Timde en genç olan oydu. En azından yaş olarak. Ama karakter olarak? Genç demek doğru değildi. Çocuk ruhluydu o. Onu ciddiye almak kolay değildi. Yani düşmanı değilseniz. Eğer düşmanı olarak görüyorsa ciddiye almak iyi olurdu.
O kahkahalar arasında savaşan bir adamdı. Çapkınlığı dillere destandı ama ilginçtir ki hiçbir zaman ciddi bir ilişki yaşamamıştı. İnsanları güldürmeyi seviyordu. Özellikle de ölüm kapıya dayandığında.
"Biri gülmeli, değil mi?"
En çok kullandığı cümle buydu.
İşte bu yüzden ona "Joker" dediler. Çünkü en zor anlarda bile gülümseyerek ölüme meydan okuyan tek kişi oydu.
Teğmen Gökhan Özekin (Kod Adı: Hayalet)
28 yaşında.
Sakin. Sessiz. Görev adamı.
Nişanlı. Evlenmek için bir fırsat kolluyor ama ölümle iç içe yaşayan bir adamın düğün planı yapması kolay değil.

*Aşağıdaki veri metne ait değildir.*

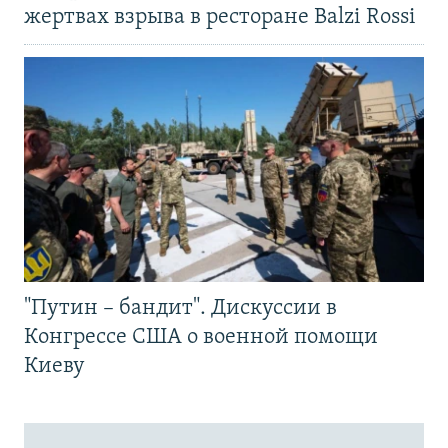
жертвах взрыва в ресторане Balzi Rossi
"Путин – бандит". Дискуссии в
Конгрессе США о военной помощи
Киеву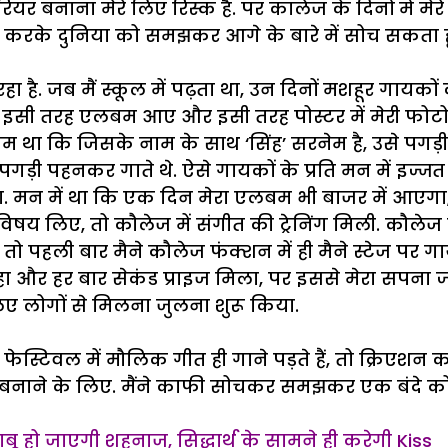
यर बनाना मेरे लिए रिस्क है. पर कालेज के दिनों में मेर
ी करके दुनिया को समझकर आगे के बारे में सोच सकता हू
 रहा है. जब मैं स्कूल में पढ़ता था, उन दिनों मशहूर ग
 इसी तरह एलबम आए और इसी तरह पोस्टर में मेरी फोटो भ
 था कि जिसके नाम के साथ ‘सिंह’ सरनेम है, उसे पगड़ी बा
ड़ी पहनकर गाते थे. ऐसे गायकों के प्रति मन में इज्जत
ंगा. मन में था कि एक दिन मेरा एलबम भी बाजर में आएगा,
 विषय लिए, तो कौलेज में संगीत की ट्रेनिंग मिली. कौले
 तो पहली बार मैने कौलेज फंक्शन में ही मैने स्टेज पर
 और हर बार सेकंड प्राइज मिला, पर इससे मेरा सपना ज्
ए लोगों से मिलना जुलना शुरू किया.
फेस्टिवल में मौलिक गीत ही गाने पड़ते हैं, तो क्रिए
म बनाने के लिए. मैंने काफी सोचकर समझकर एक बंदे को च
काबू हो जाएगी शहनाज, सिद्धार्थ के सामने ही करेगी Kiss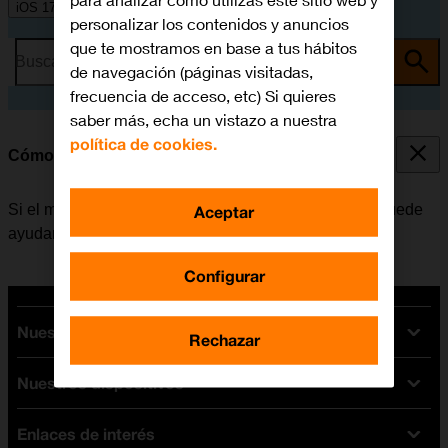
para analizar cómo utilizas este sitio web y
iOS 17
personalizar los contenidos y anuncios
que te mostramos en base a tus hábitos
Busca por problema o tema
de navegación (páginas visitadas,
frecuencia de acceso, etc) Si quieres
saber más, echa un vistazo a nuestra
política de cookies.
Cómo reiniciar el móvil
Si el móvil funciona muy lentamente o no responde, puede
Aceptar
ayudar el reiniciarlo.
Configurar
Nuestras tarifas
Rechazar
Nuestros dispositivos
Tarifas Orange
Tarifas fibra y móvil
Enlaces de interés
Ofertas en móviles
Tarifas móviles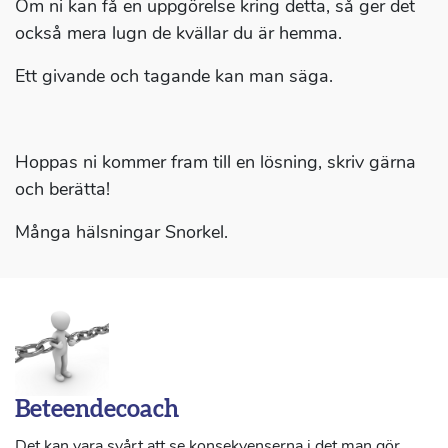
Om ni kan få en uppgörelse kring detta, så ger det
också mera lugn de kvällar du är hemma.
Ett givande och tagande kan man säga.
Hoppas ni kommer fram till en lösning, skriv gärna
och berätta!
Många hälsningar Snorkel.
Beteendecoach
Det kan vara svårt att se konsekvenserna i det man gör,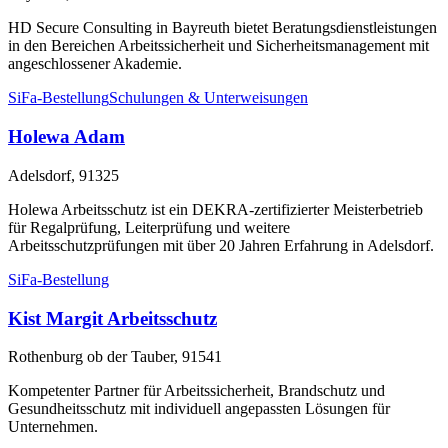
HD Secure Consulting in Bayreuth bietet Beratungsdienstleistungen
in den Bereichen Arbeitssicherheit und Sicherheitsmanagement mit
angeschlossener Akademie.
SiFa-Bestellung
Schulungen & Unterweisungen
Holewa Adam
Adelsdorf, 91325
Holewa Arbeitsschutz ist ein DEKRA-zertifizierter Meisterbetrieb
für Regalprüfung, Leiterprüfung und weitere
Arbeitsschutzprüfungen mit über 20 Jahren Erfahrung in Adelsdorf.
SiFa-Bestellung
Kist Margit Arbeitsschutz
Rothenburg ob der Tauber, 91541
Kompetenter Partner für Arbeitssicherheit, Brandschutz und
Gesundheitsschutz mit individuell angepassten Lösungen für
Unternehmen.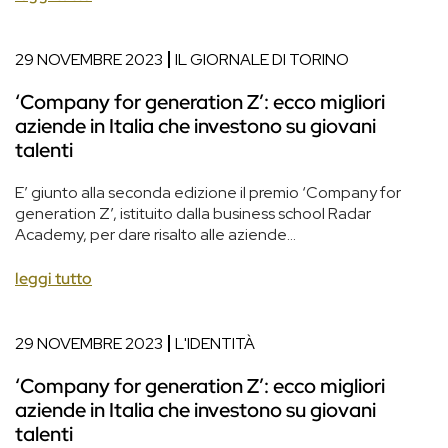
29 NOVEMBRE 2023
IL GIORNALE DI TORINO
‘Company for generation Z’: ecco migliori
aziende in Italia che investono su giovani
talenti
E’ giunto alla seconda edizione il premio ‘Company for
generation Z’, istituito dalla business school Radar
Academy, per dare risalto alle aziende...
leggi tutto
29 NOVEMBRE 2023
L'IDENTITÀ
‘Company for generation Z’: ecco migliori
aziende in Italia che investono su giovani
talenti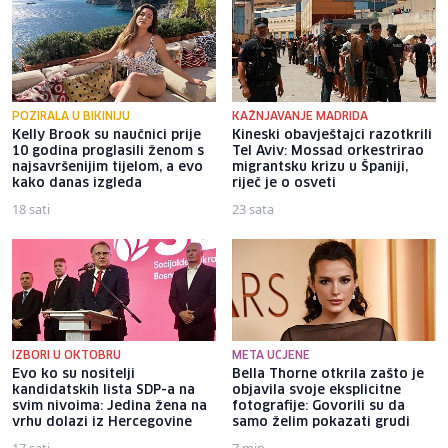
POZIRALA U BIKINIJU
KAŽNJAVANJE MADRIDA
Kelly Brook su naučnici prije
Kineski obavještajci razotkrili
10 godina proglasili ženom s
Tel Aviv: Mossad orkestrirao
najsavršenijim tijelom, a evo
migrantsku krizu u Španiji,
kako danas izgleda
riječ je o osveti
18 sati
23 sata
IZBORI U OKTOBRU
META UCJENE
Evo ko su nositelji
Bella Thorne otkrila zašto je
kandidatskih lista SDP-a na
objavila svoje eksplicitne
svim nivoima: Jedina žena na
fotografije: Govorili su da
vrhu dolazi iz Hercegovine
samo želim pokazati grudi
17 sati
7 min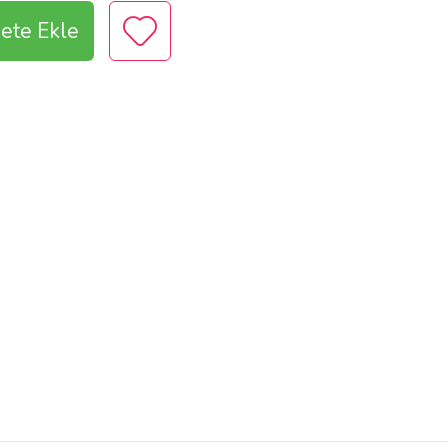
ete Ekle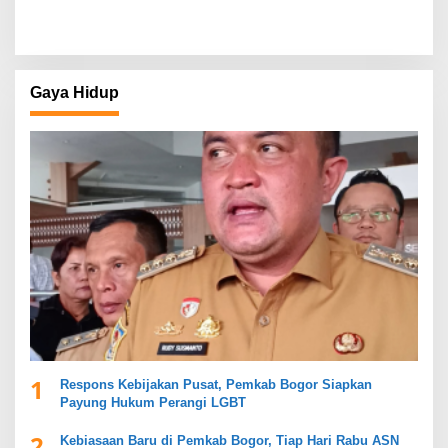
Gaya Hidup
1
Respons Kebijakan Pusat, Pemkab Bogor Siapkan
Payung Hukum Perangi LGBT
2
Kebiasaan Baru di Pemkab Bogor, Tiap Hari Rabu ASN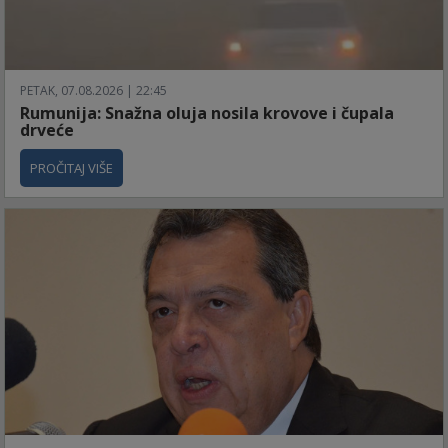
PETAK, 07.08.2026 | 22:45
Rumunija: Snažna oluja nosila krovove i čupala
drveće
PROČITAJ VIŠE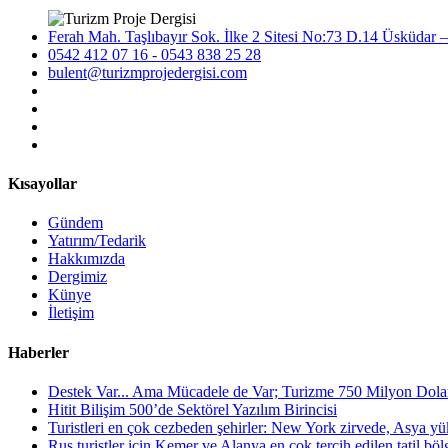
Ferah Mah. Taşlıbayır Sok. İlke 2 Sitesi No:73 D.14 Üsküdar –
0542 412 07 16 - 0543 838 25 28
bulent@turizmprojedergisi.com
Kısayollar
Gündem
Yatırım/Tedarik
Hakkımızda
Dergimiz
Künye
İletişim
Haberler
Destek Var... Ama Mücadele de Var; Turizme 750 Milyon Dola
Hitit Bilişim 500’de Sektörel Yazılım Birincisi
Turistleri en çok cezbeden şehirler: New York zirvede, Asya yük
Rus turistler için Kemer ve Alanya en çok tercih edilen tatil bölge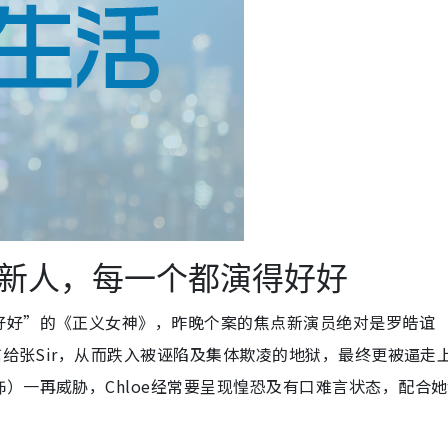
新人，每一个都演得好好
好好”的《正义女神》，昨晚个案的焦点新演员绝对是罗皓谊
信给张Sir，从而跌入被诬陷及集体欺凌的地狱，最终更被逼走
）一再威胁，Chloe经常要呈现惶恐及有口难言状态，配合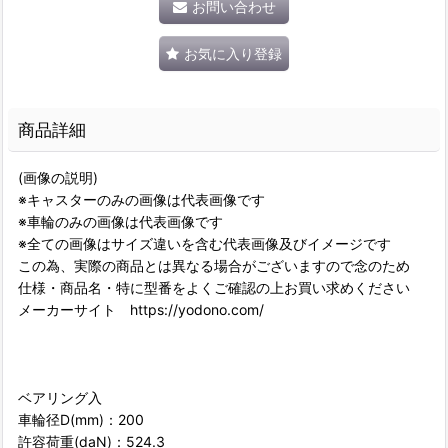
お問い合わせ
お気に入り登録
商品詳細
(画像の説明)
※キャスターのみの画像は代表画像です
※車輪のみの画像は代表画像です
※全ての画像はサイズ違いを含む代表画像及びイメージです
この為、実際の商品とは異なる場合がございますので念のため
仕様・商品名・特に型番をよくご確認の上お買い求めください
メーカーサイト https://yodono.com/
ベアリング入
車輪径D(mm)：200
許容荷重(daN)：524.3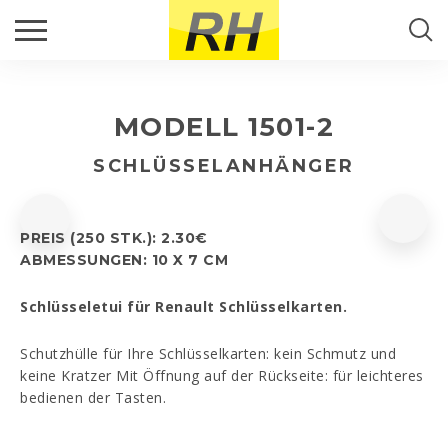
RÜCKRUF
Suche...
PRODUKTE
Füllen Sie bitte das Kontaktformular aus und wir
kontaktieren Sie so bald wie möglich.
MODELL 1501-2
RH PORTUGAL
SUCHE
Name
*
SCHLÜSSELANHÄNGER
AKTUELL
Email
*
PREIS (250 STK.): 2.30€
KONTAKTE
ABMESSUNGEN: 10 X 7 CM
Telefon
*
Schlüsseletui für Renault Schlüsselkarten.
Schutzhülle für Ihre Schlüsselkarten: kein Schmutz und
keine Kratzer Mit Öffnung auf der Rückseite: für leichteres
bedienen der Tasten.
Kommentar
*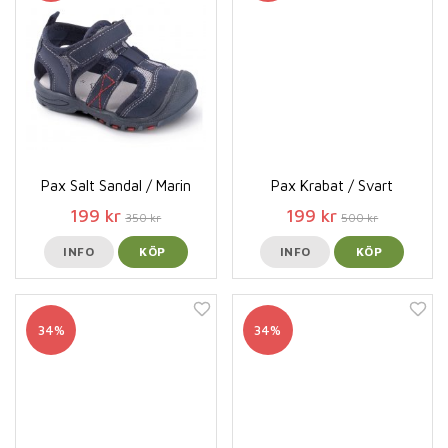
Pax Salt Sandal / Marin
Pax Krabat / Svart
199 kr
199 kr
350 kr
500 kr
INFO
KÖP
INFO
KÖP
34%
34%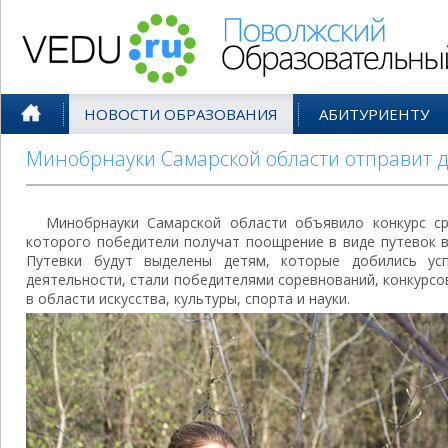
Поволжский Образовательный По
НОВОСТИ ОБРАЗОВАНИЯ
АБИТУРИЕНТУ
Минобрнауки Самарской области отправит д
Минобрнауки Самарской области объявило конкурс ср
которого победители получат поощрение в виде путевок в
Путевки будут выделены детям, которые добились ус
деятельности, стали победителями соревнований, конкурсо
в области искусства, культуры, спорта и науки.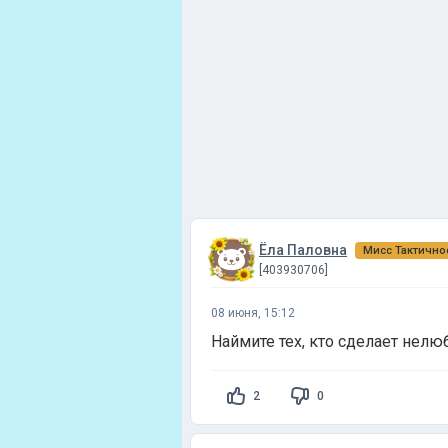
Ёла Паловна
Мисс Тактично
[403930706]
08 июня, 15:12
Наймите тех, кто сделает нелю
2
0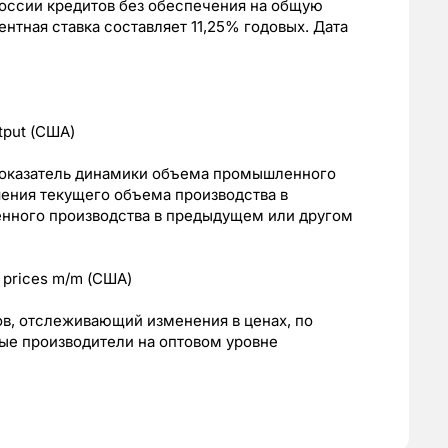
оссии кредитов без обеспечения на общую
нтная ставка составляет 11,25% годовых. Дата
tput (США)
оказатель динамики объема промышленного
ения текущего объема производства в
ного производства в предыдущем или другом
 prices m/m (США)
в, отслеживающий изменения в ценах, по
ые производители на оптовом уровне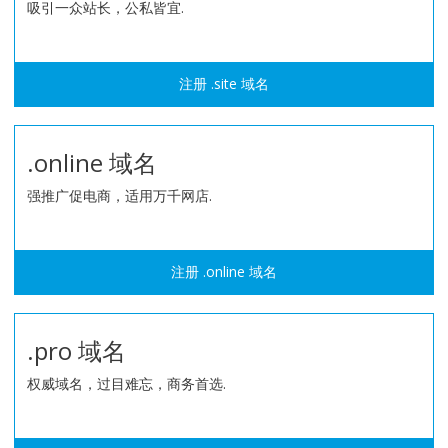
吸引一众站长，公私皆宜.
注册 .site 域名
.online 域名
强推广促电商，适用万千网店.
注册 .online 域名
.pro 域名
权威域名，过目难忘，商务首选.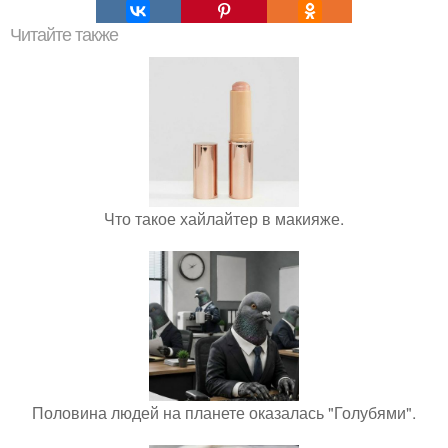
Читайте также
Что такое хайлайтер в макияже.
Половина людей на планете оказалась "Голубями".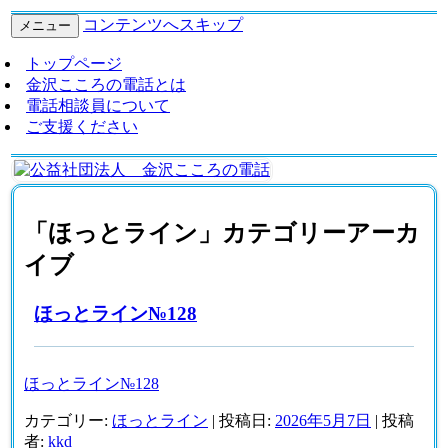
コンテンツへスキップ
メニュー
トップページ
金沢こころの電話とは
電話相談員について
ご支援ください
公益
あ
「
ほっとライン
」カテゴリーアーカ
社団
な
イブ
法
た
人
の
金沢
声
ほっとライン№128
ここ
を
ろの
き
電話
か
ほっとライン№128
せ
て
カテゴリー:
ほっとライン
| 投稿日:
2026年5月7日
|
投稿
く
者:
kkd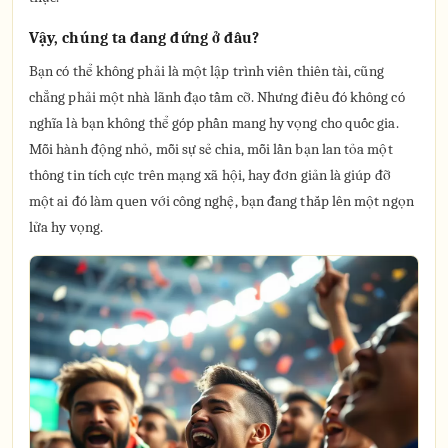
Vậy, chúng ta đang đứng ở đâu?
Bạn có thể không phải là một lập trình viên thiên tài, cũng
chẳng phải một nhà lãnh đạo tầm cỡ. Nhưng điều đó không có
nghĩa là bạn không thể góp phần mang hy vọng cho quốc gia.
Mỗi hành động nhỏ, mỗi sự sẻ chia, mỗi lần bạn lan tỏa một
thông tin tích cực trên mạng xã hội, hay đơn giản là giúp đỡ
một ai đó làm quen với công nghệ, bạn đang thắp lên một ngọn
lửa hy vọng.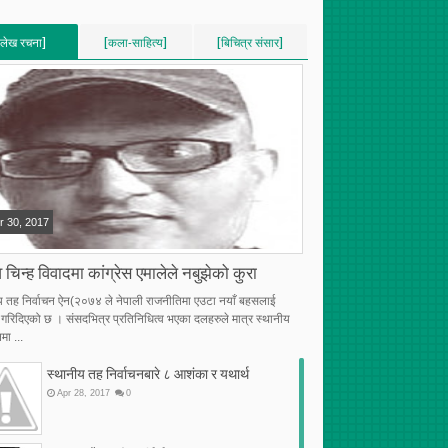
[लेख रचना]
[कला-साहित्य]
[बिचित्र संसार]
VERTICAL]
[VERTICAL]
[VERTICAL]
RECENT][5]
[RECENT][5]
[RECENT][5]
r
30
,
2017
 चिन्ह विवादमा कांग्रेस एमालेले नबुझेको कुरा
य तह निर्वाचन ऐन(२०७४ ले नेपाली राजनीतिमा एउटा नयाँ बहसलाई
्भ गरिदिएको छ । संसदभित्र प्रतिनिधित्व भएका दलहरुले मात्र स्थानीय
मा ...
स्थानीय तह निर्वाचनबारे ८ आशंका र यथार्थ
Apr
28
,
2017
0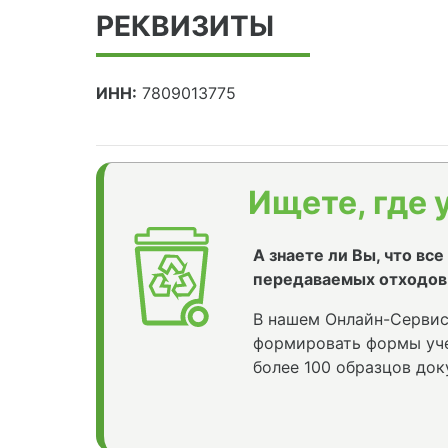
РЕКВИЗИТЫ
ИНН:
7809013775
Ищете, где 
А знаете ли Вы, что вс
передаваемых отходов
В нашем Онлайн-Сервис
формировать формы уче
более 100 образцов док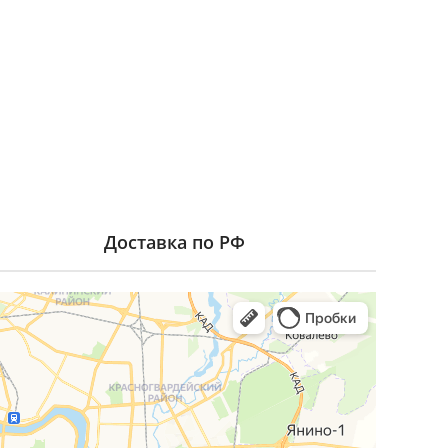
Доставка по РФ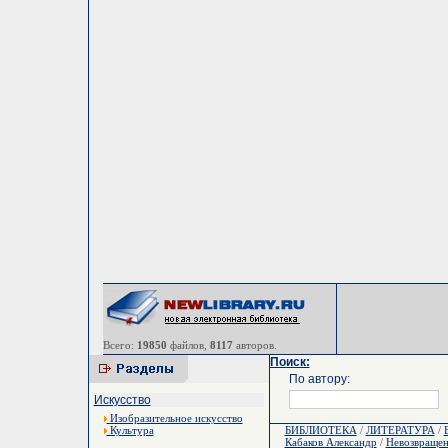
Всего:
19850
файлов,
8117
авторов.
Поиск:
По автору:
Искусство
Изобразительное искусство
Культура
БИБЛИОТЕКА
/
ЛИТЕРАТУРА
/
Кабаков Александр
/
Невозвраще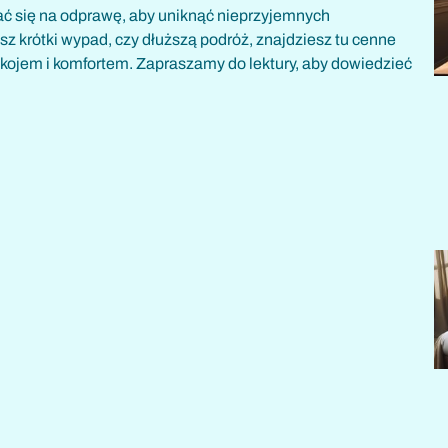
ać się na odprawę, aby uniknąć nieprzyjemnych
sz krótki wypad, czy dłuższą podróż, znajdziesz tu cenne
ojem i komfortem. Zapraszamy do lektury, aby dowiedzieć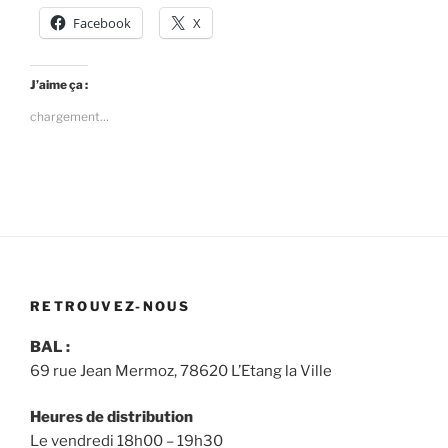
Facebook
X
J’aime ça :
chargement…
RETROUVEZ-NOUS
BAL :
69 rue Jean Mermoz, 78620 L’Etang la Ville
Heures de distribution
Le vendredi 18h00 – 19h30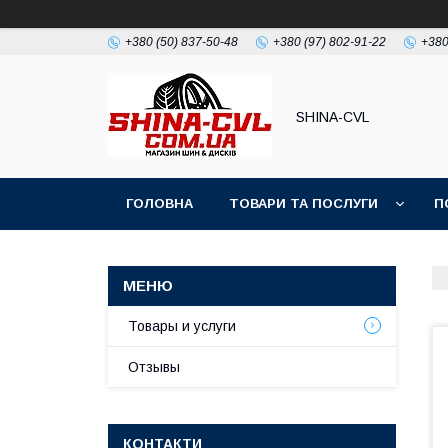
+380 (50) 837-50-48
+380 (97) 802-91-22
+380
SHINA-CVL
ГОЛОВНА
ТОВАРИ ТА ПОСЛУГИ
П
Товары и услуги
Отзывы
КОНТАКТИ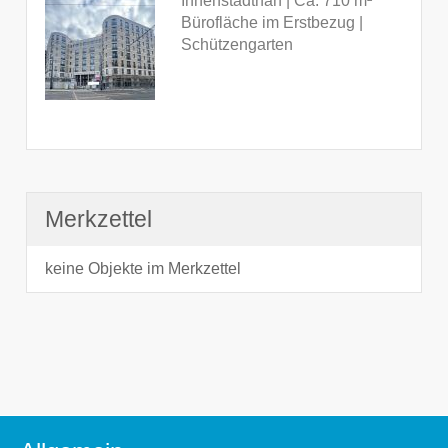
Innenstadtnah | Ca. 710 m²
Bürofläche im Erstbezug |
Schützengarten
Merkzettel
keine Objekte im Merkzettel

Gökhan, istihbarat konusunda uzman. Bilmesi gerekeni bilir. Bilinmemesi gerekeni de öğrenir. Onun gözünden kaçan hiçbir detay olmaz. Ve bu yüzden çoğu zaman kimse fark etmeden ortadan kaybolabilir.
Bir keresinde ona "Sen nereye kayboluyorsun?" diye sordular. O ise sadece başını salladı.
"Siz görmüyorsunuz, ama ben hep buradayım."
İşte bu yüzden ona "Hayalet" dediler. Çünkü o kaybolmazdı, sadece görünmez olurdu.
Teğmen Serdar Söylemez (Kod Adı: Kıvılcım)
29 yaşında.
Bir yerde patlama mı oldu? Serdar oradaydı.
Bir şeyler havaya mı uçtu? Serdar oradaydı.
Kimse patlayıcının nasıl yapıldığını bilmiyor mu? Serdar zaten biliyordu.
O patlayıcı uzmanıydı. Ama sadece patlayıcıları değil, bilgiyi de patlatırdı. Her şeyi öğrenmek zorundaydı. Olayları kaçırmak gibi bir lüksü yoktu. Timde olan biten hiçbir şeyi gözden kaçırmazdı.
Bu yüzden ona "Kıvılcım" dediler. Çünkü o bir kıvılcım çaktığında, sonuçları büyük olurdu.
Onlar Gölge Timi' nin yedi askeri...
Sonuç: Gölge Timi Yaşamaz, Yaşatmaz
Onlar birer insan değildi artık. Birer kimlikleri yoktu. Sadece görevleri, kod adları ve silahları vardı.
Kimse onların yaşayıp yaşamadığını bilmezdi. Kimse onların yarın hayatta olup olmayacağını da bilmezdi.
Ama bir şey kesindi. Onlar görevlerini asla yarım bırakmazdı.